FLAMBEAU and his friend the priest were sitting in the Temple Gardens about sunset; and their neighbourhood or some such accidental influence had turned their talk to matters of legal process. From the problem of the licence in cross-examination, their talk strayed to Roman and mediaeval torture, to the examining magistrate in France and the Third Degree in America.
“I’ve been reading,” said Flambeau, “of this new psychometric method they talk about so much, especially in America. You know what I mean; they put a pulsometer on a man’s wrist and judge by how his heart goes at the pronunciation of certain words. What do you think of it?”
“I think it very interesting,” replied Father Brown; “it reminds me of that interesting idea in the Dark Ages that blood would flow from a corpse if the murderer touched it.”
“Do you really mean,” demanded his friend, “that you think the two methods equally valuable?”
“I think them equally valueless,” replied Brown. “Blood flows, fast or slow, in dead folk or living, for so many more million reasons than we can ever know. Blood will have to flow very funnily; blood will have to flow up the Matterhorn, before I will take it as a sign that I am to shed it.”
“The method,” remarked the other, “has been guaranteed by some of the greatest American men of science.”
“What sentimentalists men of science are!” exclaimed Father Brown, “and how much more sentimental must American men of science be! Who but a Yankee would think of proving anything from heart-throbs? Why, they must be as sentimental as a man who thinks a woman is in love with him if she blushes. That’s a test from the circulation of the blood, discovered by the immortal Harvey; and a jolly rotten test, too.”
“But surely,” insisted Flambeau, “it might point pretty straight at something or other.”
“There’s a disadvantage in a stick pointing straight,” answered the other. “What is it? Why, the other end of the stick always points the opposite way. It depends whether you get hold of the stick by the right end. I saw the thing done once and I’ve never believed in it since.” And he proceeded to tell the story of his disillusionment.
It happened nearly twenty years before, when he was chaplain to his co-religionists in a prison in Chicago–where the Irish population displayed a capacity both for crime and penitence which kept him tolerably busy. The official second-in-command under the Governor was an ex-detective named Greywood Usher, a cadaverous, careful-spoken Yankee philosopher, occasionally varying a very rigid visage with an odd apologetic grimace. He liked Father Brown in a slightly patronizing way; and Father Brown liked him, though he heartily disliked his theories. His theories were extremely complicated and were held with extreme simplicity.

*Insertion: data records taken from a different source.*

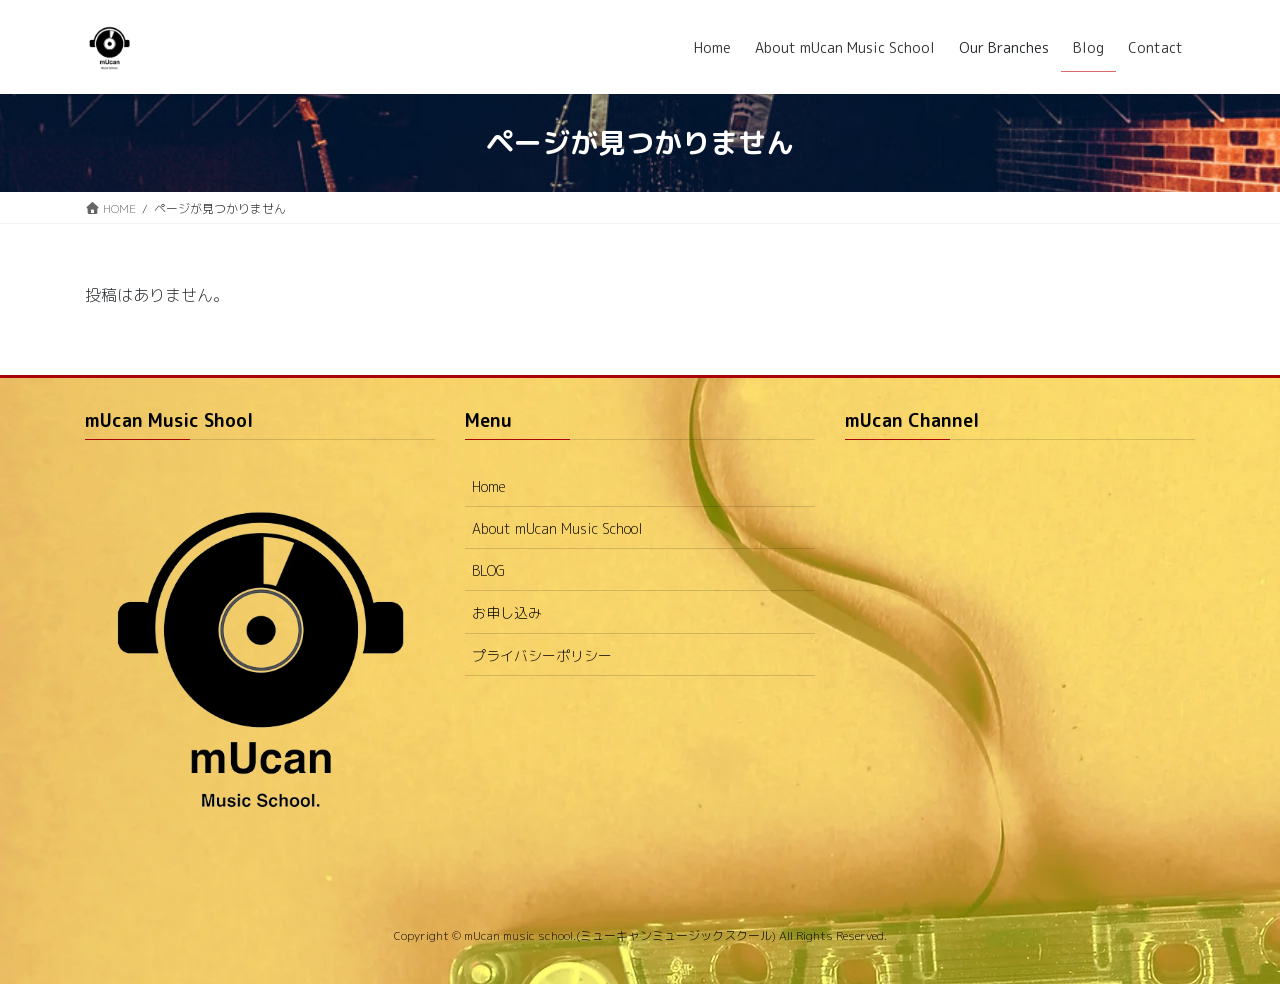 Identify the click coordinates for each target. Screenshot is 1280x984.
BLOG (488, 570)
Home (489, 486)
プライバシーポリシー (542, 655)
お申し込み (507, 612)
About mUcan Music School (557, 528) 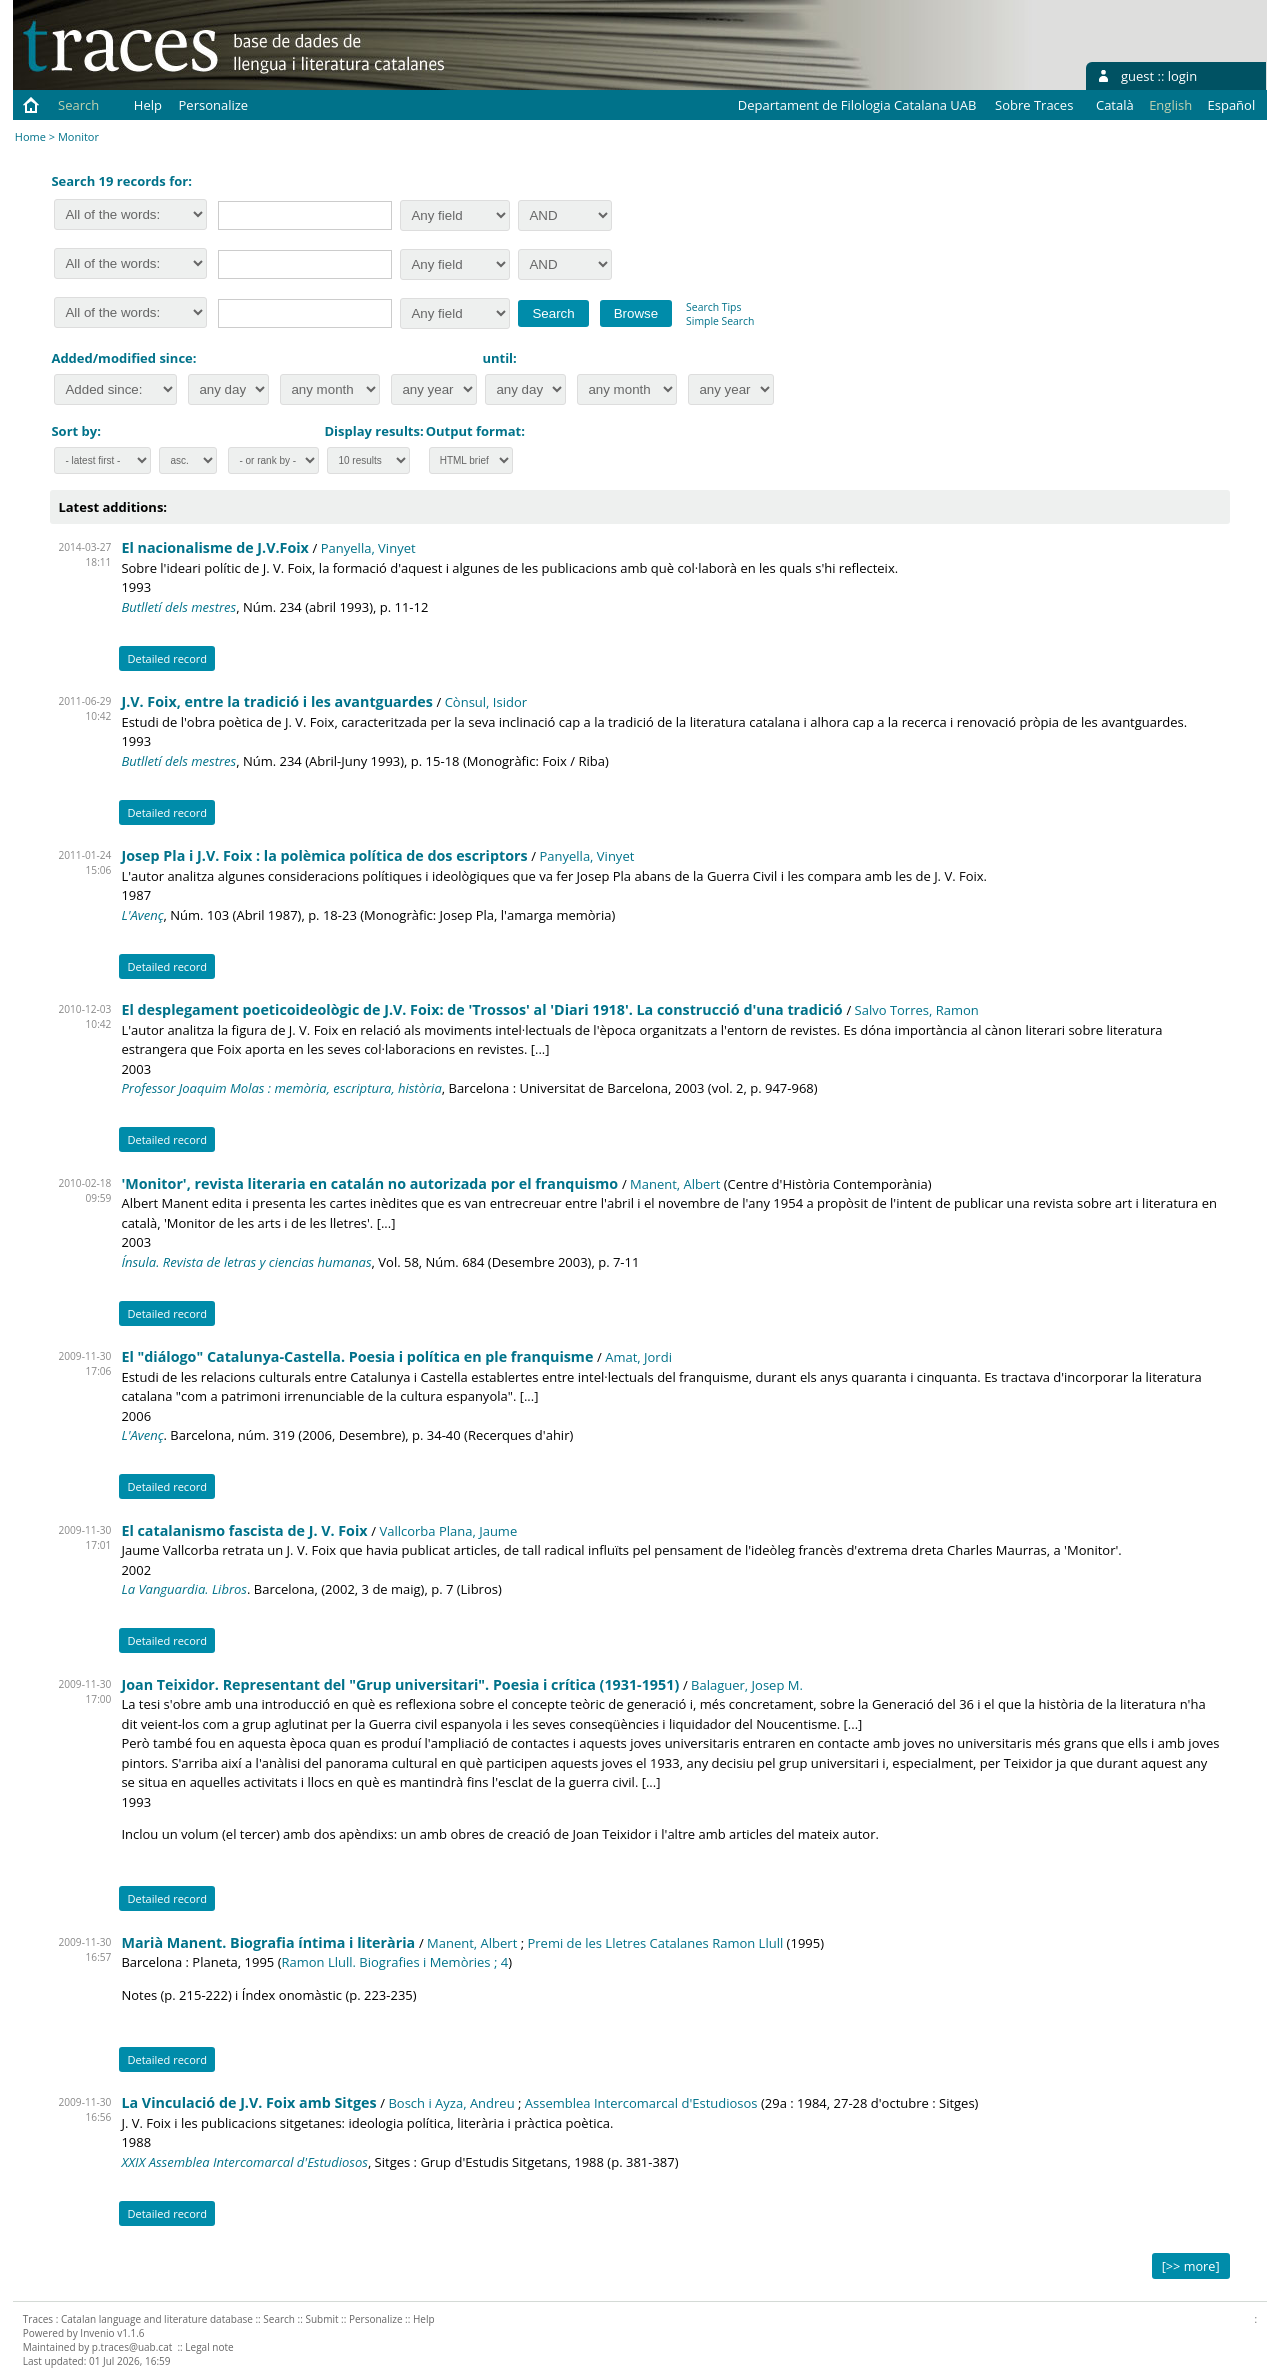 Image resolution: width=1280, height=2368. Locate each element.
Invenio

One evening he had sent for the priest, who, according to his custom, took a seat in silence at a table piled and littered with papers, and waited. The official selected from the papers a scrap of newspaper cutting, which he handed across to the cleric, who read it gravely. It appeared to be an extract from one of the pinkest of American Society papers, and ran as follows:
“Society’s brightest widower is once more on the Freak Dinner stunt. All our exclusive citizens will recall the Perambulator Parade Dinner, in which Last-Trick Todd, at his palatial home at Pilgrim’s Pond, caused so many of our prominent debutantes to look even younger than their years. Equally elegant and more miscellaneous and large-hearted in social outlook was Last-Trick’s show the year previous, the popular Cannibal Crush Lunch, at which the confections handed round were sarcastically moulded in the forms of human arms and legs, and during which more than one of our gayest mental gymnasts was heard offering to eat his partner. The witticism which will inspire this evening is as yet in Mr Todd’s pretty reticent intellect, or locked in the jewelled bosoms of our city’s gayest leaders; but there is talk of a pretty parody of the simple manners and customs at the other end of Society’s scale. This would be all the more telling, as hospitable Todd is entertaining in Lord Falconroy, the famous traveller, a true-blooded aristocrat fresh from England’s oak-groves. Lord Falconroy’s travels began before his ancient feudal title was resurrected, he was in the Republic in his youth, and fashion murmurs a sly reason for his return. Miss Etta Todd is one of our deep-souled New Yorkers, and comes into an income of nearly twelve hundred million dollars.”